Jesse White, policy director for the nonprofit Prisoners’ Legal Services of Massachusetts (PLSMA), agrees that the women’s prison represents an opportunity for the state to take a second look at who, exactly, is incarcerated there, why, and to what purpose when it comes to the benefit of the inmate or to society as a whole.

“We are at an historic low level of incarceration for women in Massachusetts, and nonetheless, there are still a lot of women in Massachusetts who are incarcerated unnecessarily,” says White. “That population is characterized by a large portion of elders. It also includes a lot of people with very serious medical needs and just really needs that are not going to be met in the Department of Correction, and that would be better met in the community.”

And while Massachusetts does have one of the lowest incarceration rates in the country, White points out, it’s still incarcerating residents at extremely high rates compared to the rest of the developed world.

“We have seen in recent years a strong movement, both nationally and in Massachusetts, to rethink, what are we doing with corrections?” White says. “Why are we warehousing huge portions of our population, especially our most vulnerable populations, populations that have been detrimentally impacted by decades upon decades of structural racism? How can we start to do things differently? These are incredibly important questions.”

Looking beyond the moratorium on new prison construction, advocates like PLSMA and Hanora’s group are pushing for the state and governor to use all the tools available to bring women home, including clemency, medical parole, and new policies like elder parole, versions of which have been adopted in California and New York.

Opposing Forces

Jail and prison moratoria have been a part of reformist and abolitionist agendas around the country for years. So far, none of those efforts have succeeded, at least at a statewide scale.

But advocates for the prison moratorium in Massachusetts have results to show for their efforts so far. The measure passed the legislature for the first time last year, only to be vetoed by then-governor Charlie Baker, a Republican.

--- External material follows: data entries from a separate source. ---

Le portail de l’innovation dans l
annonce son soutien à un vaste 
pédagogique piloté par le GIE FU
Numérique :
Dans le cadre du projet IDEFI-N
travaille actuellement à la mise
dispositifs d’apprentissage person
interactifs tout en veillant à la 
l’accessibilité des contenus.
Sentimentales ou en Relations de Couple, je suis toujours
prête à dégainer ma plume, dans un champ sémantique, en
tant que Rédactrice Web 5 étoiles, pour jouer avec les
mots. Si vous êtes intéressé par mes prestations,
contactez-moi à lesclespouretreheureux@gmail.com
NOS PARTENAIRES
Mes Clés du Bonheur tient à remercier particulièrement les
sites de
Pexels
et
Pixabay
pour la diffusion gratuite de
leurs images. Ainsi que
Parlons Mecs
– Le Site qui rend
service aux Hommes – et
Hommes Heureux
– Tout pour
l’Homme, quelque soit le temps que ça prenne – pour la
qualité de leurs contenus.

Advocates are hopeful that the measure will pass the legislature again this summer and be signed into law by Massachusetts’ new governor, Democrat Maura Healey.

Still, the proposed moratorium faces resistance.

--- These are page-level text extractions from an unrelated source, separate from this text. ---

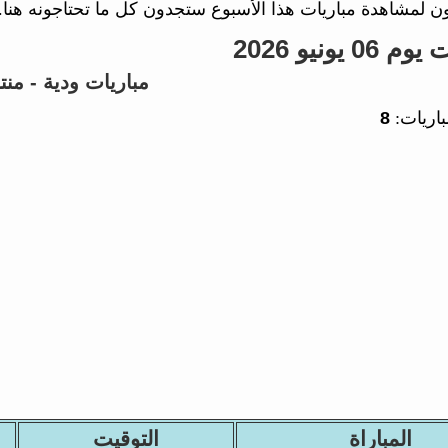
لمشاهدة مباريات هذا الأسبوع ستجدون كل ما تحتاجونه هنا.
 يونيو 2026
مباريات ودية - منت
باريات:
8
المباراة
التوقيت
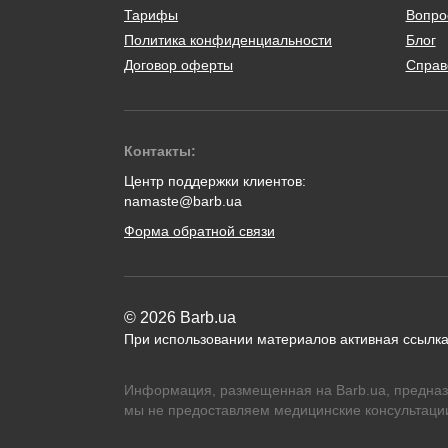
Тарифы
Вопро
Политика конфиденциальности
Блог
Договор оферты
Справ
Контакты:
Центр поддержки клиентов:
namaste@barb.ua
Форма обратной связи
© 2026 Barb.ua
При использовании материалов активная ссылка
Информация, размещенная на Barb.ua, предназ
мы не предоставляем медицинские консультации,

“We’re very seriously concerned with accountability. We’re very seriously concerned with preventing and addressing and repairing harm.”

There is institutional pressure from the state’s Department of Correction, which has been planning a new prison for years. Then there are third-party interests, such as those companies that stand to profit from the proposed $50 million new prison.

But much of the opposition to a moratorium, Comerford says, is coming from less tangible sources—from institutional inertia and broader societal forces at play.

“There are a lot of silent forces” putting pressure on the state to move forward with a new prison, says moratorium sponsor Comerford, including “your societal norms, your societal prejudices which blame incarceration on individuals rather than on these systemic inequities.”

Those forces likely help explain why, despite successful pushes for criminal justice reforms in several states, there has been little to no meaningful action by states to halt the construction or expansion of carceral facilities.

Advocates like Hanora are acutely aware of broader societal fears that reducing the footprint of incarceration would mean an abdication of accountability. But Hanora argues that is not the case.

“We’re very seriously concerned with accountability. We’re very seriously concerned with preventing and addressing and repairing harm,” says Hanora. “We just know that prison doesn’t do any of that.”